Sosa says venture capital is a sub-category of private equity. It invests in early-stage companies that have the potential for outsized growth, or are looking to expand rapidly in a new or innovative space. There’s a high chance for failure, he says, since many of these companies may not have revenues or profits yet, but also high reward if the firms succeed.

Private equity and venture capital may require investors to make capital calls, McLean says.

An investor may commit $200,000 to a fund, but the managers take money in $50,000 tranches over two years. If investors don’t have the earmarked funds available when the manager needs it, they can pay enormous penalties.

“You have to be prepared to have that built into your financial plan as if you’ve already invested the entire amount,” he says.

Hedge Funds

Many strategies around hedge funds attempt to offer some sort of return and to be a buffer when traditional assets fall, Sosa says.

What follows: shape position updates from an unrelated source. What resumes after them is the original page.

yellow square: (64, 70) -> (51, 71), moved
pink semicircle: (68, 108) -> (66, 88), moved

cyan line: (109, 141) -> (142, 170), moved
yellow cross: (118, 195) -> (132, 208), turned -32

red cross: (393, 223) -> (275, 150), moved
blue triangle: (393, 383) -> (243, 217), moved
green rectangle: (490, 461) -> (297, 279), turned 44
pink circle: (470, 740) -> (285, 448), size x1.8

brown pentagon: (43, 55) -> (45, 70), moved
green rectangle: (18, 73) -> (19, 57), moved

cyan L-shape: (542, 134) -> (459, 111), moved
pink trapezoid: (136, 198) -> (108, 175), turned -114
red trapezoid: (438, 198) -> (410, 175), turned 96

One common strategy is equity long-short. Managers will invest in a company which has the potential to appreciate, but they may also sell short, or bet against the company and would profit if the value goes down. Hedge funds may use absolute return strategies, also known as “all-weather strategies,” investing in many different asset classes and strategies to generate returns no matter what traditional markets are doing.

Real Estate

Real estate is considered an alternative asset when people buy investment property such as office buildings or residential apartments, says Sal Bruno, managing director and chief investment officer for IndexIQ, an exchange-traded fund provider with alternative asset ETFs. Investors who may not want to be landlords can use a broker to buy into private real estate investment trusts, or REITs. Publicly-traded REITs are listed on stock exchanges.

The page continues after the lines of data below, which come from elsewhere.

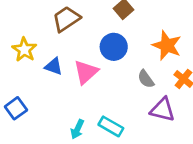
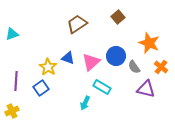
blue circle: (114, 47) -> (116, 56), moved
yellow star: (24, 50) -> (48, 67), moved
cyan rectangle: (111, 126) -> (102, 87), moved

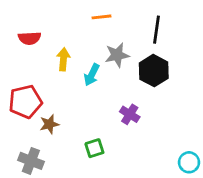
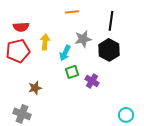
red pentagon: (25, 102) -> (18, 51), moved
green square: (94, 148) -> (72, 72), moved
cyan circle: (189, 162) -> (126, 115), moved

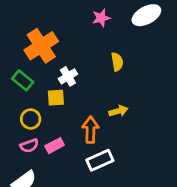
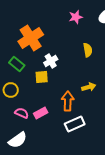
yellow circle: (31, 119) -> (11, 90), moved
pink semicircle: (29, 146) -> (22, 113), turned -136

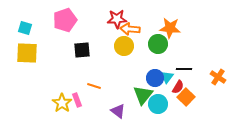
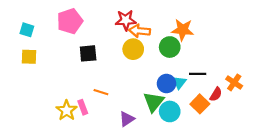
yellow square: (27, 53) -> (29, 57), size x0.7
red semicircle: (178, 87) -> (216, 94), moved
purple triangle: (118, 111) -> (127, 119), turned 49

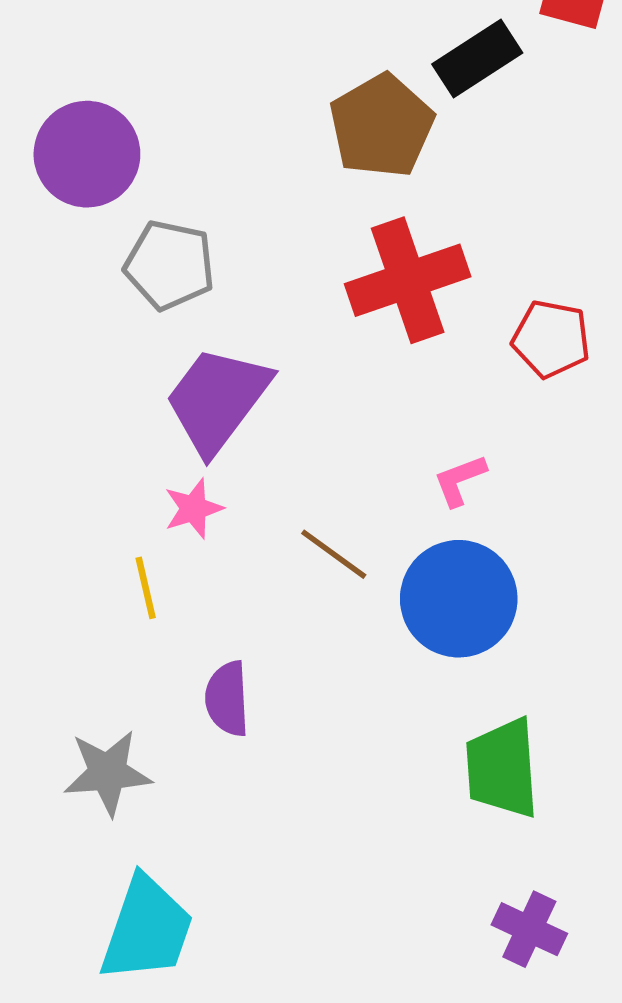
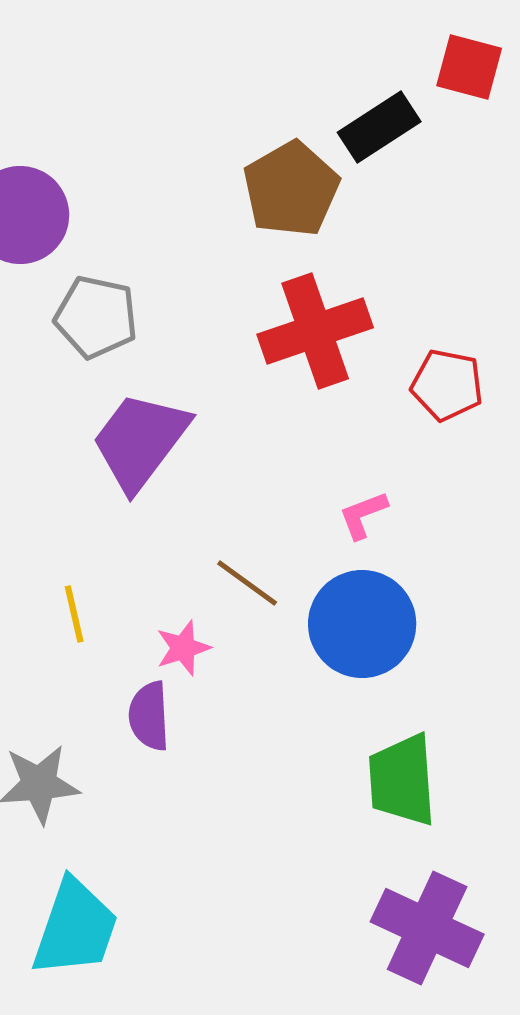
pink star: (193, 508) -> (183, 648), moved
purple cross: (529, 929) -> (427, 928), size x1.6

[See: 9 REITs Ideal for Beginning Real Estate Investors.]

“The public real estate investment trusts have some characteristics of real estate, but oftentimes are considered to be very equity-oriented,” Bruno says; that’s because they are traded on exchanges.

Commodities

Commodities are mostly natural resource investments, such as crude oil, corn and coffee. Being real assets, they are often considered an inflation hedge.

Commodity trades are implemented in the futures market, Bruno says, and have set times during the year when contracts mature.

Investors need to sell the contract ahead of maturity and buy a new one to hold the position. Sometimes the new contract is more expensive than the old contract, which can be a drag on performance.

“These roll issues are well documented,” he says.

The Takeaway

Fees can be high, McLean says. Most alternative investments have an upfront fee of 2% and when the fund distributes the money, managers take 20% of the gains.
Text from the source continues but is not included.